[Directions for this task]: Work through the records that follow and return each line containing the word "Thursday".

[Material shown]:

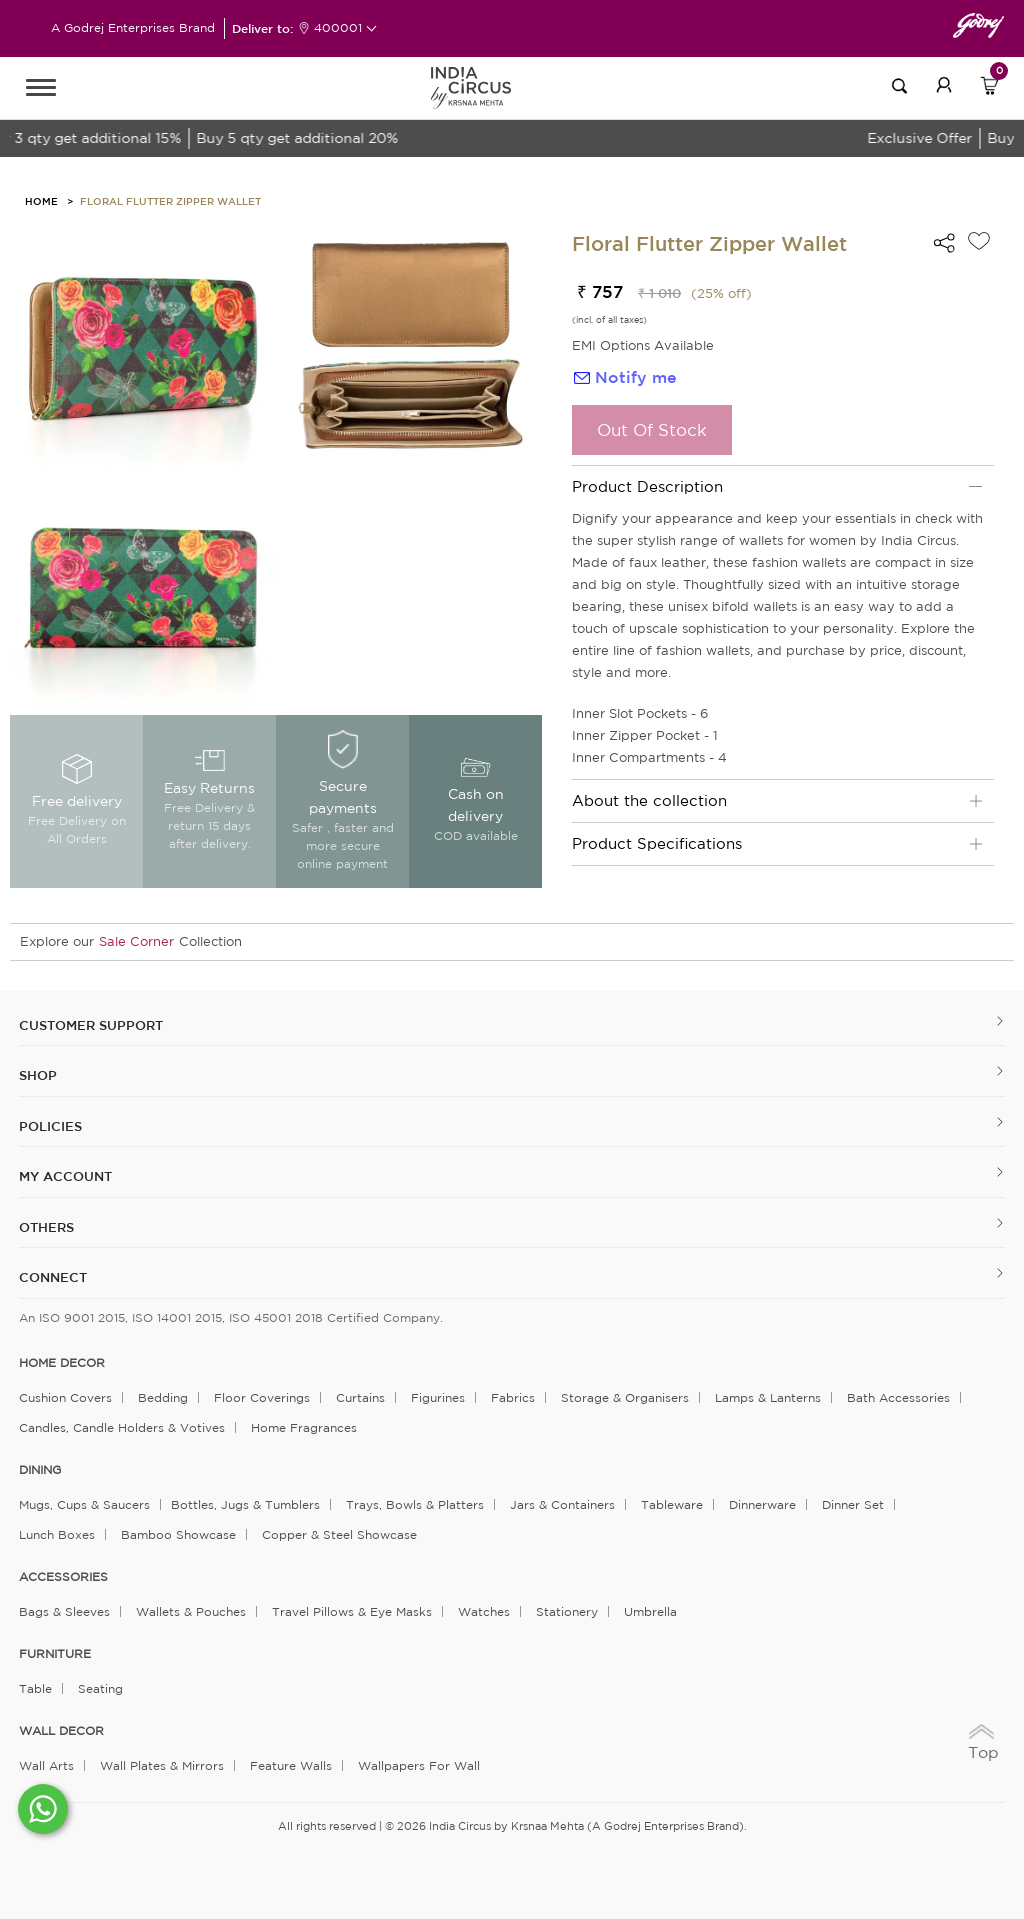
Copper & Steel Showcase (339, 1534)
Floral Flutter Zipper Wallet (170, 201)
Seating (100, 1688)
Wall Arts (46, 1765)
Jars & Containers (562, 1504)
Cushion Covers (65, 1397)
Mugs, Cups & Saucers (84, 1504)
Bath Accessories (898, 1397)
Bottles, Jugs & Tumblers (245, 1504)
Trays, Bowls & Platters (415, 1504)
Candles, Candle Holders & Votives (122, 1427)
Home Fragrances (304, 1427)
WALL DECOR (61, 1731)
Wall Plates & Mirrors (162, 1765)
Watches (484, 1611)
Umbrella (650, 1611)
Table (35, 1688)
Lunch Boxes (57, 1534)
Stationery (567, 1611)
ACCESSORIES (63, 1577)
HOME (41, 201)
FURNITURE (55, 1654)
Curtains (360, 1397)
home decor (62, 1363)
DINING (40, 1470)
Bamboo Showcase (178, 1534)
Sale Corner (136, 941)
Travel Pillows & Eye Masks (352, 1611)
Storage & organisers (625, 1397)
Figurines (438, 1397)
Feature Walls (291, 1765)
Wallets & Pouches (191, 1611)
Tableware (672, 1504)
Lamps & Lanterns (768, 1397)
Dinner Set (853, 1504)
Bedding (163, 1397)
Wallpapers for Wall (419, 1765)
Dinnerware (762, 1504)
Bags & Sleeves (64, 1611)
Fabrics (513, 1397)
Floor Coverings (262, 1397)
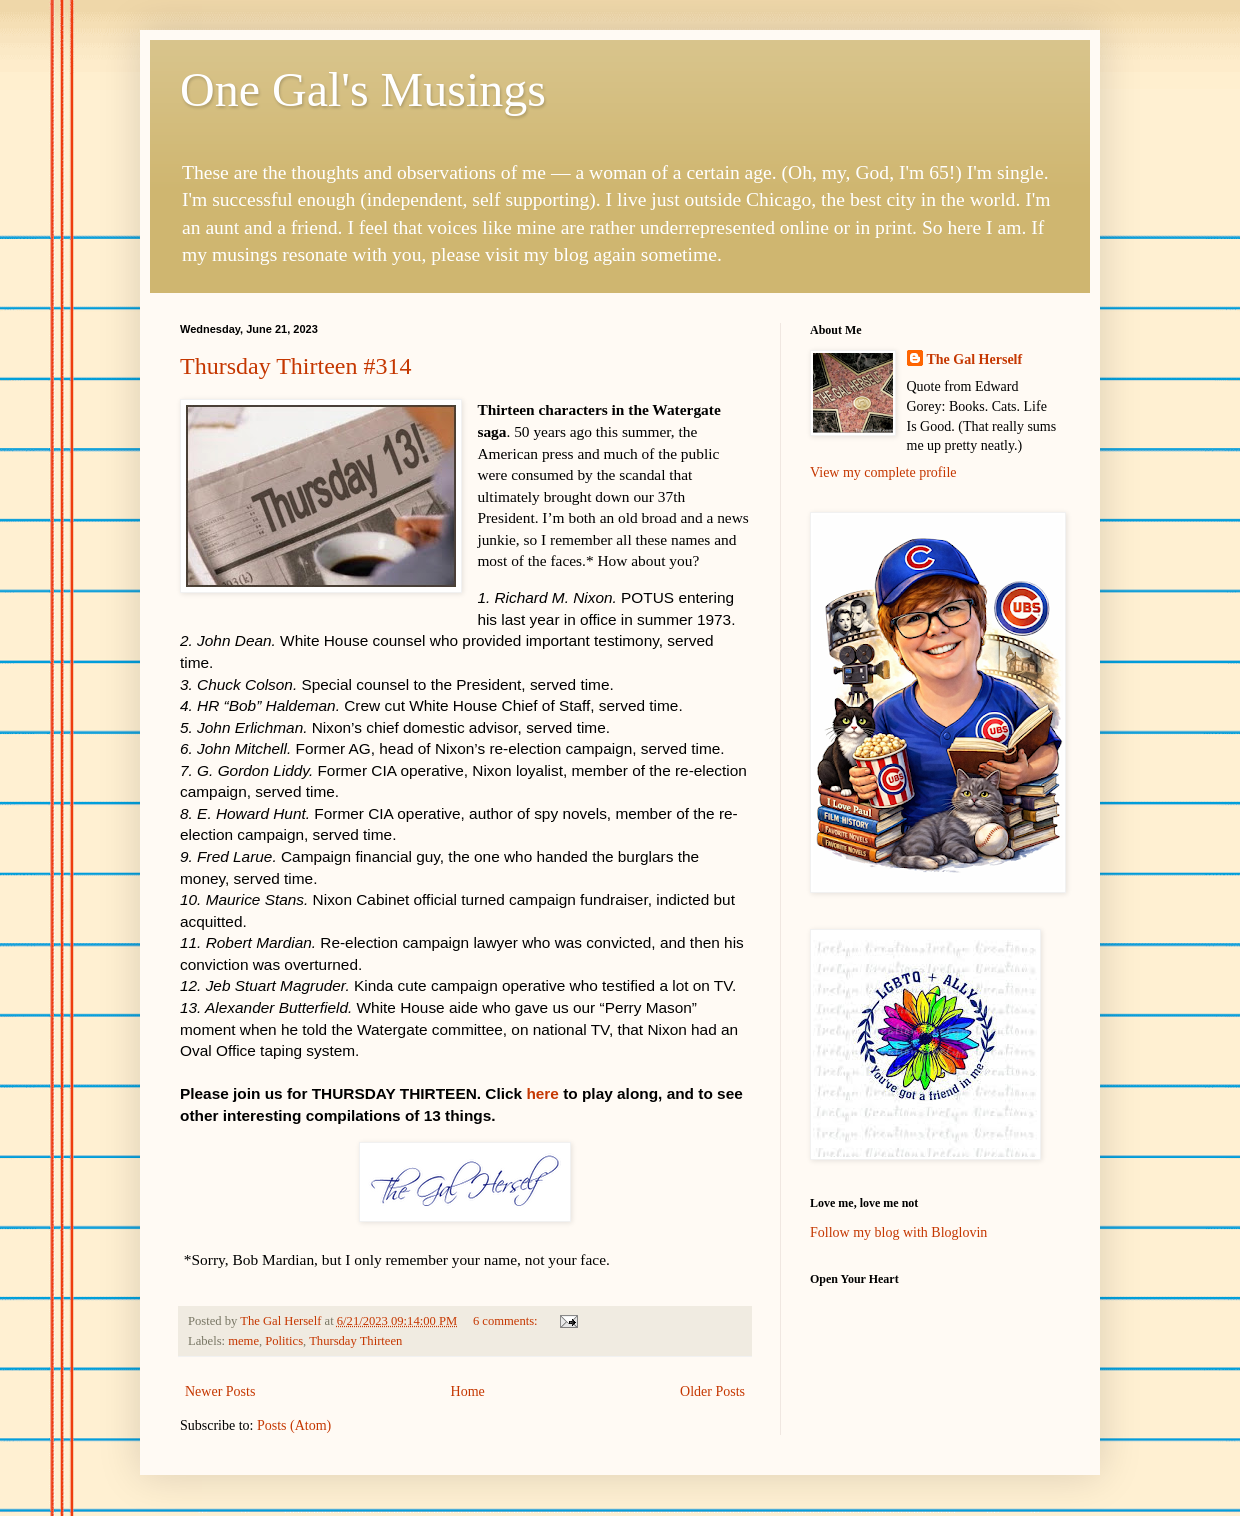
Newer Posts (220, 1391)
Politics (284, 1341)
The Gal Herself (975, 359)
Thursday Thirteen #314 (296, 366)
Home (468, 1391)
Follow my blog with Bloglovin (898, 1232)
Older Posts (712, 1391)
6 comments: (507, 1321)
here (542, 1093)
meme (243, 1341)
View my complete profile (883, 472)
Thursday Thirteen (355, 1341)
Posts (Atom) (294, 1425)
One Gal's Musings (363, 89)
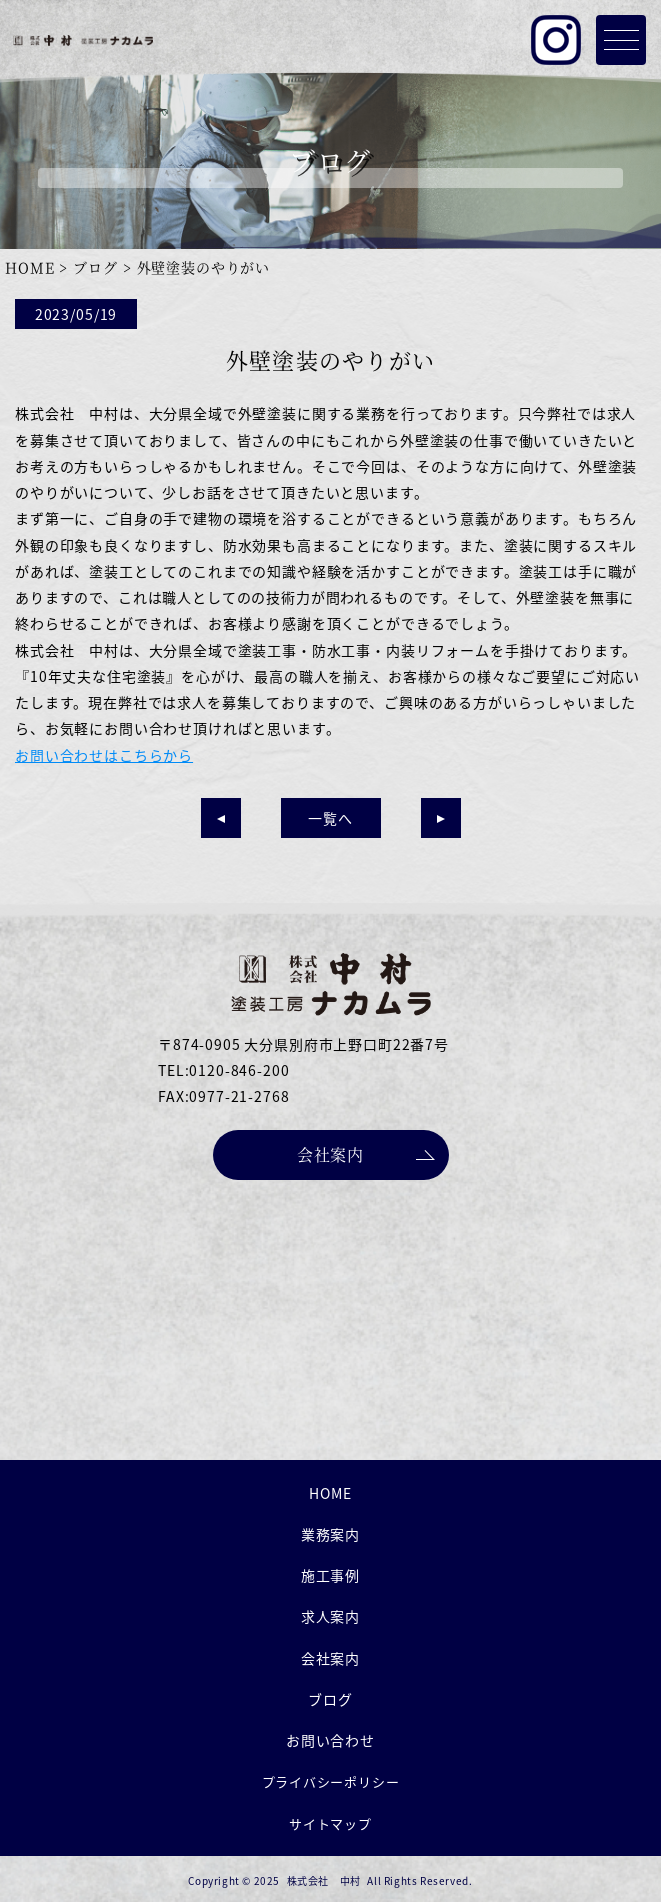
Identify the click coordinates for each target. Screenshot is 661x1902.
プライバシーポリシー (331, 1781)
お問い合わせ (330, 1740)
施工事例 (330, 1575)
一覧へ (330, 818)
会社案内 (331, 1154)
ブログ (95, 267)
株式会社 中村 (324, 1880)
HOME (29, 267)
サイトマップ (330, 1823)
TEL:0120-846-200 (223, 1070)
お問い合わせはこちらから (104, 755)
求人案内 (330, 1616)
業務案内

[Answer space]:
Thursday Thirteen #314 (296, 366)
Thursday Thirteen (355, 1341)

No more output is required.